Sunak is a former UK Finance Secretary and his first priority is the country’s economic unrest. Gross domestic product remains smaller than it was before the coronavirus pandemic, and the International Monetary Fund forecast this week that the UK will be the only major economy to contract this year, down 0.6%.
Sunak blamed global forces – the disruption caused by the pandemic and Russia’s invasion of Ukraine. Critics say the elephant in the room is Brexit, which has led to a sharp drop in trade between the UK and the European Union.
Sunak, a longtime supporter of Britain’s departure from the bloc, insisted on Wednesday that the cost of living crisis “has nothing to do with Brexit.”
Whatever the cause, Sunak has little economic room to maneuver. Annual inflation hit a four-decade high of 11.1% in October and remained at 10.5% in December. The UK is in the midst of its biggest wave of strikes in decades as nurses, healthcare workers, teachers, border officers and other workers looking to raise wages to offset rising living costs and the growing stress of keeping jobs in the public sector threadbare.
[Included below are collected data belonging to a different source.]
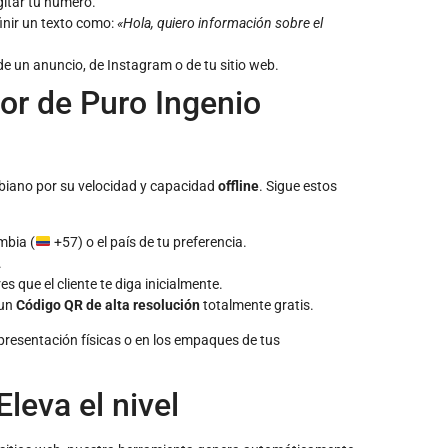
igitar tu número.
nir un texto como:
«Hola, quiero información sobre el
 de un anuncio, de Instagram o de tu sitio web.
or de Puro Ingenio
biano por su velocidad y capacidad
offline
. Sigue estos
mbia (
+57) o el país de tu preferencia.
.
es que el cliente te diga inicialmente.
 un
Código QR de alta resolución
totalmente gratis.
presentación físicas o en los empaques de tus
leva el nivel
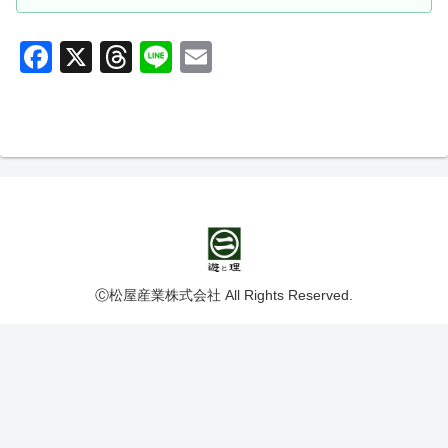
Fa
X
T
Li
E
ce
hr
ne
m
bo
ea
ail
ok
ds
Ⓒ松屋産業株式会社 All Rights Reserved.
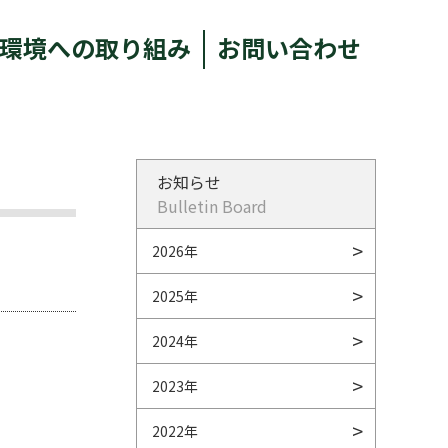
環境への取り組み
お問い合わせ
お知らせ
Bulletin Board
2026年
2025年
2024年
2023年
2022年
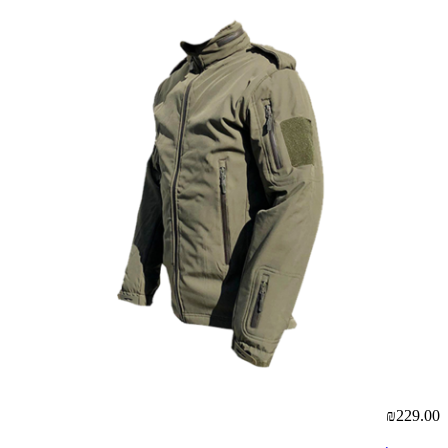
₪229.00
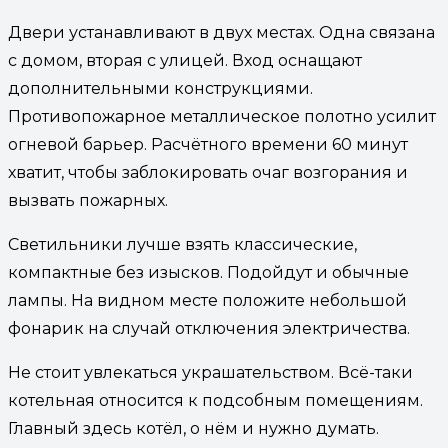
Двери устанавливают в двух местах. Одна связана
с домом, вторая с улицей. Вход оснащают
дополнительными конструкциями.
Противопожарное металлическое полотно усилит
огневой барьер. Расчётного времени 60 минут
хватит, чтобы заблокировать очаг возгорания и
вызвать пожарных.
Светильники лучше взять классические,
компактные без изысков. Подойдут и обычные
лампы. На видном месте положите небольшой
фонарик на случай отключения электричества.
Не стоит увлекаться украшательством. Всё-таки
котельная относится к подсобным помещениям.
Главный здесь котёл, о нём и нужно думать.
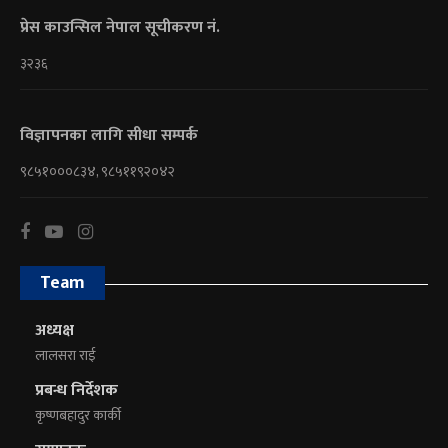
प्रेस काउन्सिल नेपाल सूचीकरण नं.
३२३६
विज्ञापनका लागि सीधा सम्पर्क
९८५१०००८३४, ९८५११९२०४२
Team
अध्यक्ष
लालसरा राई
प्रबन्ध निर्देशक
कृष्णबहादुर कार्की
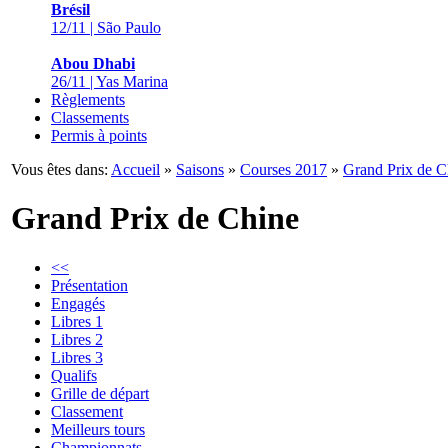
Brésil
12/11 | São Paulo
Abou Dhabi
26/11 | Yas Marina
Règlements
Classements
Permis à points
Vous êtes dans:
Accueil
»
Saisons
»
Courses 2017
»
Grand Prix de C
Grand Prix de Chine
<<
Présentation
Engagés
Libres 1
Libres 2
Libres 3
Qualifs
Grille de départ
Classement
Meilleurs tours
Championnats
Meanwhile, one faction within the Conservative Party is pushing for an immediate tax cut to encourage growth, despite the damage caused by “Trussonomics” just a few months ago.
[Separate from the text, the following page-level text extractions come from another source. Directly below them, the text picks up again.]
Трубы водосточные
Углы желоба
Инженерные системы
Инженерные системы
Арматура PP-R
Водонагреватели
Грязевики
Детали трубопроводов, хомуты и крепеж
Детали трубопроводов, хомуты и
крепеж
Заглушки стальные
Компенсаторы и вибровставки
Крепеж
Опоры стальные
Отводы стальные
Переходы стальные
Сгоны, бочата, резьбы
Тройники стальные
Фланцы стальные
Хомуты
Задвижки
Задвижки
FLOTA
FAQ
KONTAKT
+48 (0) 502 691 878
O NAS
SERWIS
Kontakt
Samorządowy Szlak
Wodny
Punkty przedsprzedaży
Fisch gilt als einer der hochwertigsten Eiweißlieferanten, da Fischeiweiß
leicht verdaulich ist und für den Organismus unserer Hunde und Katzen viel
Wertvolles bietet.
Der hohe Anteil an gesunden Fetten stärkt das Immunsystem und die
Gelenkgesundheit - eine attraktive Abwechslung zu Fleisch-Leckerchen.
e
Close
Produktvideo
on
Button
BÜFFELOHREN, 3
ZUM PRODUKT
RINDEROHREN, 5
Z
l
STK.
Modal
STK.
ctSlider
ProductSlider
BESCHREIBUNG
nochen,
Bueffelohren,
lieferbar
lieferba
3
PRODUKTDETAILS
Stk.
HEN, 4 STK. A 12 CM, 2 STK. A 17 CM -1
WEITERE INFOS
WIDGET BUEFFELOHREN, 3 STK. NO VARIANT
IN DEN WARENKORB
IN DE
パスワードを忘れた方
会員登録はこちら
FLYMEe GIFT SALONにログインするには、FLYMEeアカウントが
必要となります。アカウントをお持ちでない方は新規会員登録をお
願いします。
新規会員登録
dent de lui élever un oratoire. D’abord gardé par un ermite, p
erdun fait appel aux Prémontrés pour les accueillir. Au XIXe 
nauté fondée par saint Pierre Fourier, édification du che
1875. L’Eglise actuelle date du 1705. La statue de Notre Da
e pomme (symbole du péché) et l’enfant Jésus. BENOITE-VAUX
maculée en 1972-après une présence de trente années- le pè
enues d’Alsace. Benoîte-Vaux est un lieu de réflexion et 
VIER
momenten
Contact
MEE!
Lawmaker Iain Duncan Smith, a former party leader, said: “We need growth or our debts will get bigger and bigger. “Targeted tax relief will help get there.”
Sunak is fighting both the labor union and the Tories tax cuts. He argued that a double-digit public sector wage increase would push inflation even higher and that “the best tax cut right now is to cut inflation.”
Economists say UK inflation is likely to ease in 2023, allowing Sunak to meet one of its key commitments. Other goals may be more difficult to achieve.
He is seeking to improve relations with the 27-member EU and both sides have made progress in resolving a dispute over Northern Ireland’s trade rules that has burdened businesses and made regional government in Belfast to close.
But any deal would anger Conservative European skeptics, who are likely to see the resumption of relations with Brussels as a Brexit betrayal. A compromise has also been met with opposition from Northern Ireland’s British unionists, who argue that post-Brexit customs checks undermine Northern Ireland’s position in the UK.
Sunak has also struggled to get rid of the Conservative Party’s reputation of scandal and sleaze. A member of his Cabinet, Gavin Williamson, resigned in November over allegations of bullying. On Sunday, Sunak fired party chairman Nadhim Zahawi for failing to clear up a multimillion-dollar tax dispute. Deputy Prime Minister Dominic Raab is being investigated over allegations he bullied public servants.
The leader of the opposition Labor Party, Keir Starmer, accused on Wednesday that Sunak was “too weak” to tackle bad behaviour.
UK voters still do not have their say over Sunak, who was chosen as party leader by 355 Conservative members of Parliament. The government doesn’t have to hold a national election until the end of 2024, so Sunak may have time to be on his side.
Or, he might not. The Conservatives are trailing Labor by 20 points or more in opinion polls, and a poor result in local elections in May could spur calls for other leadership changes.
Some Conservatives yearn for the return of Johnson, whose last words before Parliament as prime minister – “Hasta la vista, honey” – hinted at a return.
Some analysts say it may be too late for any Conservative leader to avoid defeat. An Ipsos poll released this week, considered accurate to 4 percentage points, found that 66% of respondents wanted to change the ruling party. Only 10% think the Conservatives have done a good job.
Steven Fieldinga professor of politics at the University of Nottingham, compares the mood to the last years of Prime Minister John Major’s government, obliterated by Tony BlairThe landslide Labor election in 1997 ended 18 years of Conservative rule.
“People just wait for them to go,” Fielding said. “And the longer they stay there, the more upset (the voters) get with them.”
He said Sunak “is trying his best. But people don’t listen.”